Stored data entries:
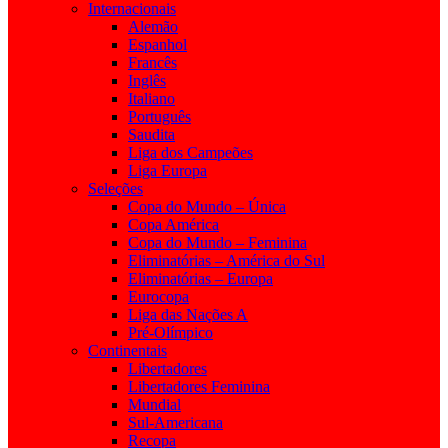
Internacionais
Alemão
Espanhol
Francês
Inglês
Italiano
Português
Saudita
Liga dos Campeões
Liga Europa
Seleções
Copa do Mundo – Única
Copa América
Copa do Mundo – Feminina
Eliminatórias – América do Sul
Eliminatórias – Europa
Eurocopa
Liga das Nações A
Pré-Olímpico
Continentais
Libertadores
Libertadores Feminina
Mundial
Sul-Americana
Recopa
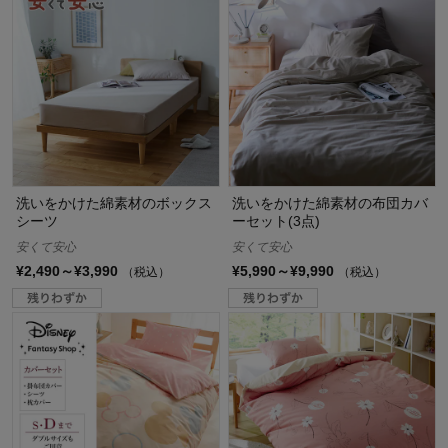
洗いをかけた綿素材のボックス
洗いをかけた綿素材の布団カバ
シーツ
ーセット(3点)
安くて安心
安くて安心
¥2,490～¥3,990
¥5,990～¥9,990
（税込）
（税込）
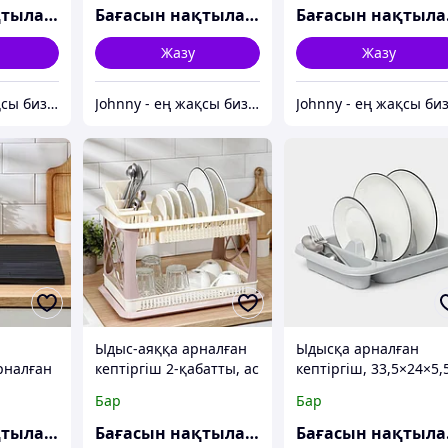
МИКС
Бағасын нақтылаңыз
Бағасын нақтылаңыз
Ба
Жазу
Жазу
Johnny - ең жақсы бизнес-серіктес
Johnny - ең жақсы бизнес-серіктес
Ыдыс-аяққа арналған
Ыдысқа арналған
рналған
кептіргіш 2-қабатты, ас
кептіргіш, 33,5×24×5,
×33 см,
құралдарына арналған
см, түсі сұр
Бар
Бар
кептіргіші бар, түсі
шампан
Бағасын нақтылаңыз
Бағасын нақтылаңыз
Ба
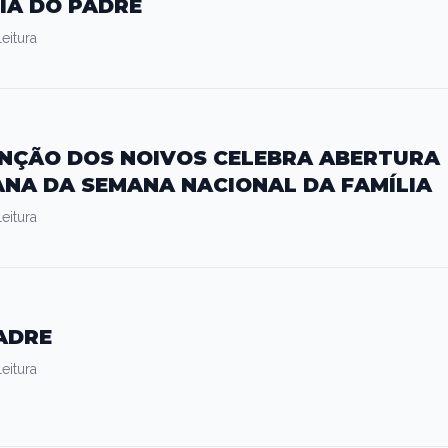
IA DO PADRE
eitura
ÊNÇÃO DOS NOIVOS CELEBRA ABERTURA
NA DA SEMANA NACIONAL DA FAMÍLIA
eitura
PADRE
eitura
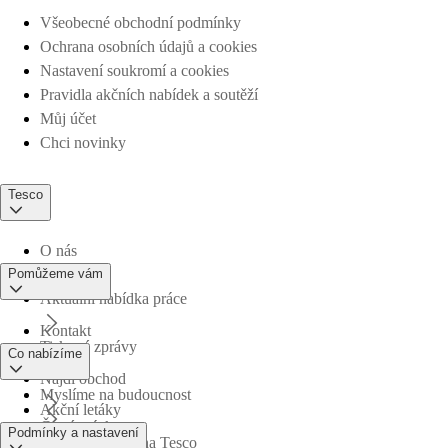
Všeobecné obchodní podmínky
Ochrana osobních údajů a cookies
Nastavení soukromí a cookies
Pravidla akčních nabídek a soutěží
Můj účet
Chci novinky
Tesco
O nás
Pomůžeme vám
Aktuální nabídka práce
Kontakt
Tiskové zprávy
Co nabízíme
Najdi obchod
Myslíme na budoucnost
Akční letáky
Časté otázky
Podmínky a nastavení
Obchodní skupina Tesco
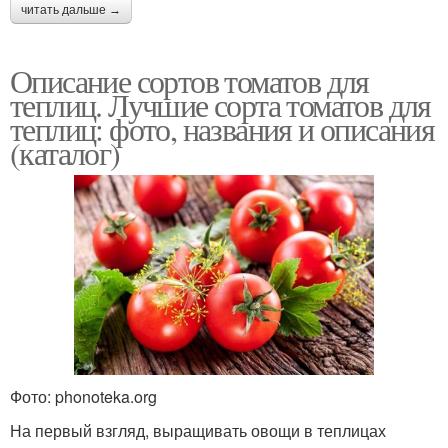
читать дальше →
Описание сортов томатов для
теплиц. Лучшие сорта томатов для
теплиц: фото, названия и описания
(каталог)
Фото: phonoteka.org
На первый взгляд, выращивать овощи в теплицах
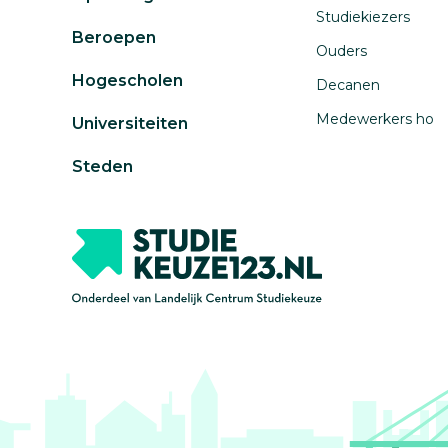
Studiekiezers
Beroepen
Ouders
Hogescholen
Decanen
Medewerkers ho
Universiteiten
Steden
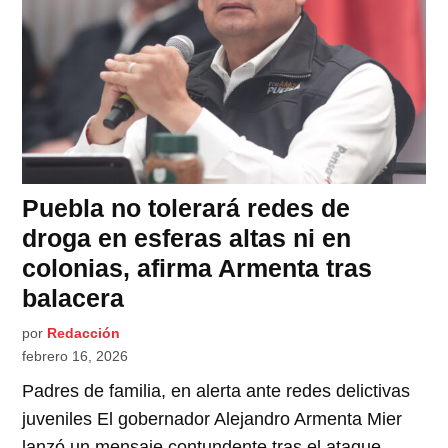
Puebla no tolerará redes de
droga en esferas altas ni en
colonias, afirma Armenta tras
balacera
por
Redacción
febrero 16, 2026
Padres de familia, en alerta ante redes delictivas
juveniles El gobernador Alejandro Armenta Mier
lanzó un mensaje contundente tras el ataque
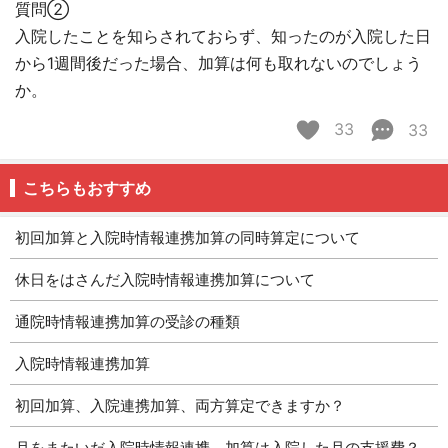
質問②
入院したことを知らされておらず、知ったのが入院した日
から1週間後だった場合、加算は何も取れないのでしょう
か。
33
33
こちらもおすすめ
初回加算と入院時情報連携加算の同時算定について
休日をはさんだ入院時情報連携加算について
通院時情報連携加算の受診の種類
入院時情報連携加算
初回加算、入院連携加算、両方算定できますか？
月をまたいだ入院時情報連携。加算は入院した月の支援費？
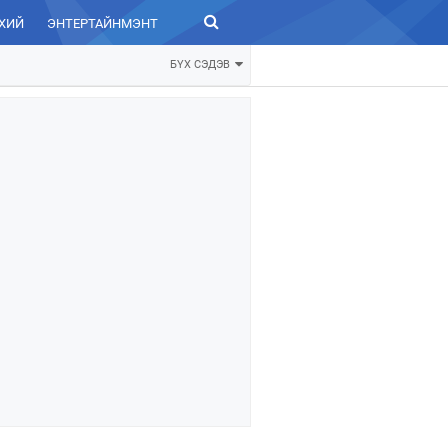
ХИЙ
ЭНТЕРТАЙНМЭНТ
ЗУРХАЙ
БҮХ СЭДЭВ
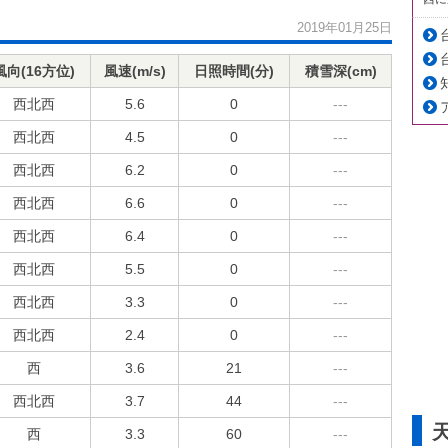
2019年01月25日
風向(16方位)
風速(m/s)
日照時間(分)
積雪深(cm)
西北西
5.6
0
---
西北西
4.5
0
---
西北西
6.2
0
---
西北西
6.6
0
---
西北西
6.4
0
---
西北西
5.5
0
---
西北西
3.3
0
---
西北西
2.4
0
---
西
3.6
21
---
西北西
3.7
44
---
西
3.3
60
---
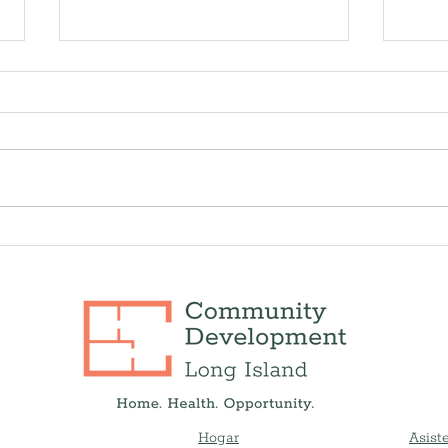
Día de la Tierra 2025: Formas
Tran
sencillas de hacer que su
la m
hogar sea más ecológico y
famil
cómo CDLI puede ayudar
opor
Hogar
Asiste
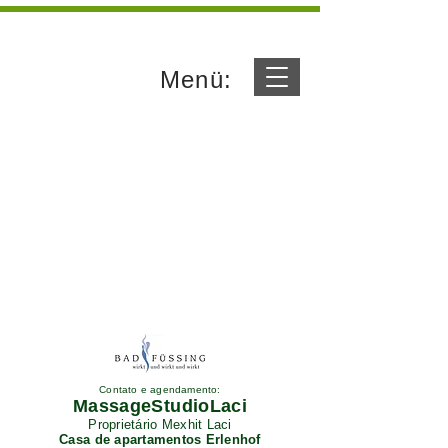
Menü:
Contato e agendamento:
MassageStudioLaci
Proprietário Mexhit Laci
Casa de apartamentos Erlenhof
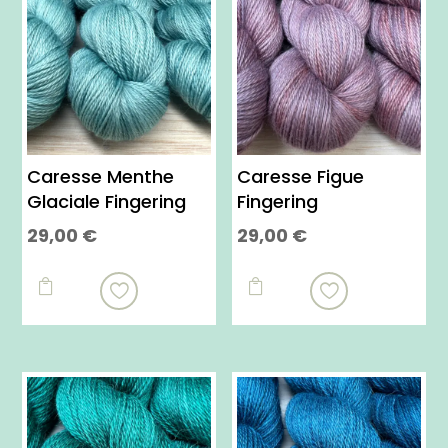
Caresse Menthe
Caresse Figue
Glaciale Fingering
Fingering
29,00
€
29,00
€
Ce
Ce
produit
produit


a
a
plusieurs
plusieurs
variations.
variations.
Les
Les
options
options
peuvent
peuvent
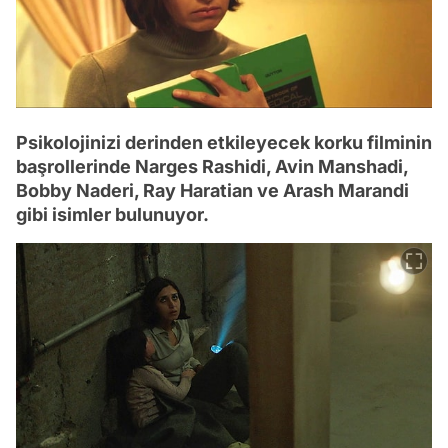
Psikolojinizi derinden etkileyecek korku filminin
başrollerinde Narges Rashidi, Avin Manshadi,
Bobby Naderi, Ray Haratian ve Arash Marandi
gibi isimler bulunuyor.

* * *

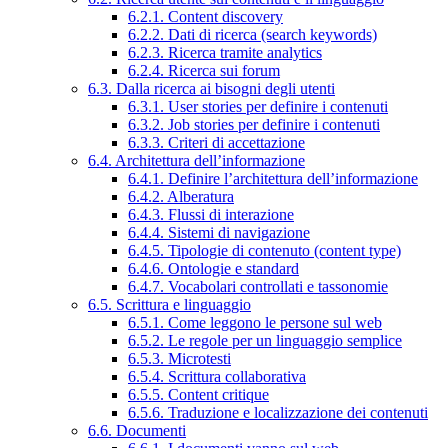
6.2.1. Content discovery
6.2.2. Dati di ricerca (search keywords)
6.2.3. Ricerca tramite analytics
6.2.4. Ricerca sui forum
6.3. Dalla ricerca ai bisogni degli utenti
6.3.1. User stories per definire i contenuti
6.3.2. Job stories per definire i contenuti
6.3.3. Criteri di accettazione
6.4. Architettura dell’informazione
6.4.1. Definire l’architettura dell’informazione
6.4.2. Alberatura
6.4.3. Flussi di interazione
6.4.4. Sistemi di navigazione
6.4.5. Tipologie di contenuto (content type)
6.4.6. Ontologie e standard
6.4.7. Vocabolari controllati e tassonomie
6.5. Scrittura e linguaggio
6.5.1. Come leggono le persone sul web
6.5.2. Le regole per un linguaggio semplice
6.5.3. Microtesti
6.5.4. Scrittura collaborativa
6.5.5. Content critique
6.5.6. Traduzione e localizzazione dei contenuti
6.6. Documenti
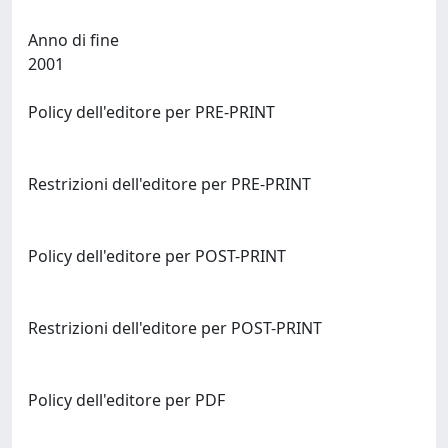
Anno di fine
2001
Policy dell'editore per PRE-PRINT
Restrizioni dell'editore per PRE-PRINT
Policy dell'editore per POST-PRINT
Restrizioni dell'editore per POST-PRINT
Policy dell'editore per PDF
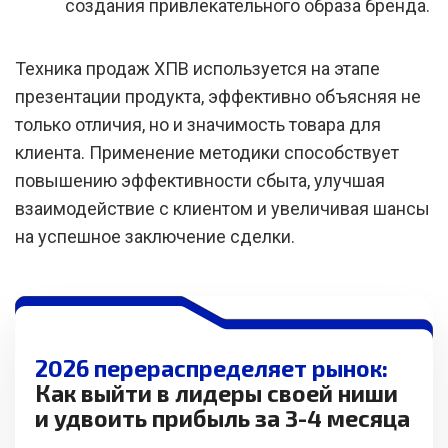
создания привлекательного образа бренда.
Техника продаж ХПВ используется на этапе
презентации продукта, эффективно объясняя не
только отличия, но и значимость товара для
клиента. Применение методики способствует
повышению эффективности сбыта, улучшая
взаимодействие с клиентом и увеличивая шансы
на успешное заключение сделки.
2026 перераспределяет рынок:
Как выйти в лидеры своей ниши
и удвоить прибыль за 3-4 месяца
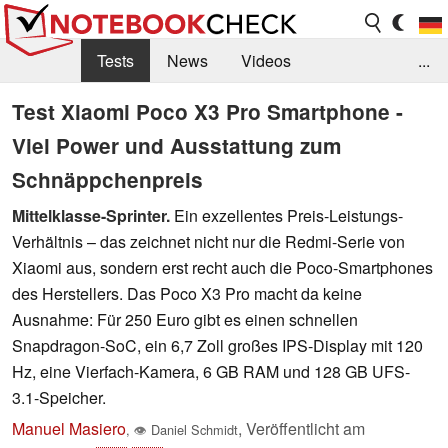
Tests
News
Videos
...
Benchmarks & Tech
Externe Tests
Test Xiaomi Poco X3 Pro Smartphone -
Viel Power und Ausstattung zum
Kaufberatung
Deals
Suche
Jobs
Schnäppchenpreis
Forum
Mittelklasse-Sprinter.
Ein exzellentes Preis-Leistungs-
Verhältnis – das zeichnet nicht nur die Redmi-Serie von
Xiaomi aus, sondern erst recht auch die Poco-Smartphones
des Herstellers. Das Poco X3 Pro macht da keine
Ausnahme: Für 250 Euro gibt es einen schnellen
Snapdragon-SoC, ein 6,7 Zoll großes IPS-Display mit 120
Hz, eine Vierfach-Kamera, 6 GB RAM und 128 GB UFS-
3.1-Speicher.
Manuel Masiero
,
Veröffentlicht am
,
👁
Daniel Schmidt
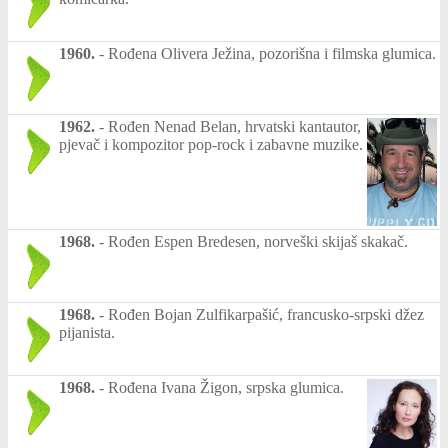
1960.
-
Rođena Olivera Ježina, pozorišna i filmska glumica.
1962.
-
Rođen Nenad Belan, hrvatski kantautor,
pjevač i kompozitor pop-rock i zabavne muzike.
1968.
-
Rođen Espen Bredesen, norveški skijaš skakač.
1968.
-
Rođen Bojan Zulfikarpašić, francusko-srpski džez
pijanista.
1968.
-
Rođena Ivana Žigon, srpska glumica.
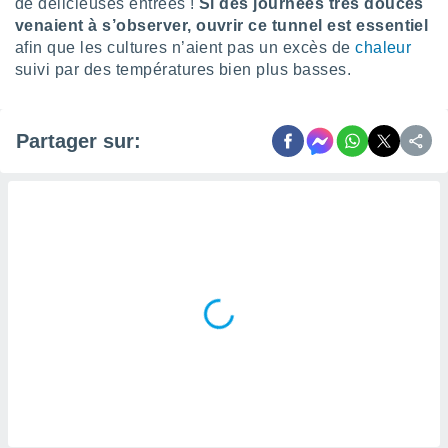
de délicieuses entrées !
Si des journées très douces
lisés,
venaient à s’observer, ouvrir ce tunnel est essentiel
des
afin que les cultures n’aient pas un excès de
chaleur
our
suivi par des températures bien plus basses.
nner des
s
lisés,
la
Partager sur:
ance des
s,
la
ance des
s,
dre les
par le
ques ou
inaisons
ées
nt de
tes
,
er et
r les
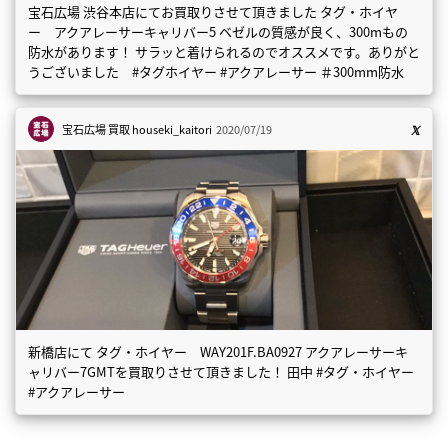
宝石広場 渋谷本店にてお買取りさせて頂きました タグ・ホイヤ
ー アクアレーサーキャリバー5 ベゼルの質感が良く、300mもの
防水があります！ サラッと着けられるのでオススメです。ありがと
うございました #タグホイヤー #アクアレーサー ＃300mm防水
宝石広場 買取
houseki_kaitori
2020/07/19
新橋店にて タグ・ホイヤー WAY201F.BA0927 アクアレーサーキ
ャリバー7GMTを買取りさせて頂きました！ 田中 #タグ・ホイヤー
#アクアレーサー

WORK INSTRUCTION:
Every line that contains the string "арналған" should be copied from the entries.

WRITTEN ANSWER:
Ыдыс-аяққа арналған
Ыдысқа арналған
құралдарына арналған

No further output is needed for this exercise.